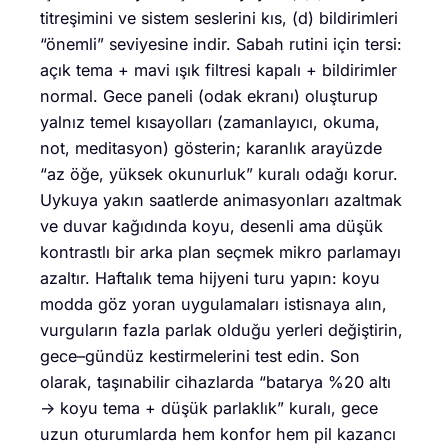
titreşimini ve sistem seslerini kıs, (d) bildirimleri
“önemli” seviyesine indir. Sabah rutini için tersi:
açık tema + mavi ışık filtresi kapalı + bildirimler
normal. Gece paneli (odak ekranı) oluşturup
yalnız temel kısayolları (zamanlayıcı, okuma,
not, meditasyon) gösterin; karanlık arayüzde
“az öğe, yüksek okunurluk” kuralı odağı korur.
Uykuya yakın saatlerde animasyonları azaltmak
ve duvar kağıdında koyu, desenli ama düşük
kontrastlı bir arka plan seçmek mikro parlamayı
azaltır. Haftalık tema hijyeni turu yapın: koyu
modda göz yoran uygulamaları istisnaya alın,
vurguların fazla parlak olduğu yerleri değiştirin,
gece–gündüz kestirmelerini test edin. Son
olarak, taşınabilir cihazlarda “batarya %20 altı
→ koyu tema + düşük parlaklık” kuralı, gece
uzun oturumlarda hem konfor hem pil kazancı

+ + + + +

* [Exercise details] Output the lines above in full and exactly as given, omitting any pictures.

* [Solution for this problem]
titreşimini ve sistem seslerini kıs, (d) bildirimleri
“önemli” seviyesine indir. Sabah rutini için tersi:
açık tema + mavi ışık filtresi kapalı + bildirimler
normal. Gece paneli (odak ekranı) oluşturup
yalnız temel kısayolları (zamanlayıcı, okuma,
not, meditasyon) gösterin; karanlık arayüzde
“az öğe, yüksek okunurluk” kuralı odağı korur.
Uykuya yakın saatlerde animasyonları azaltmak
ve duvar kağıdında koyu, desenli ama düşük
kontrastlı bir arka plan seçmek mikro parlamayı
azaltır. Haftalık tema hijyeni turu yapın: koyu
modda göz yoran uygulamaları istisnaya alın,
vurguların fazla parlak olduğu yerleri değiştirin,
gece–gündüz kestirmelerini test edin. Son
olarak, taşınabilir cihazlarda “batarya %20 altı
→ koyu tema + düşük parlaklık” kuralı, gece
uzun oturumlarda hem konfor hem pil kazancı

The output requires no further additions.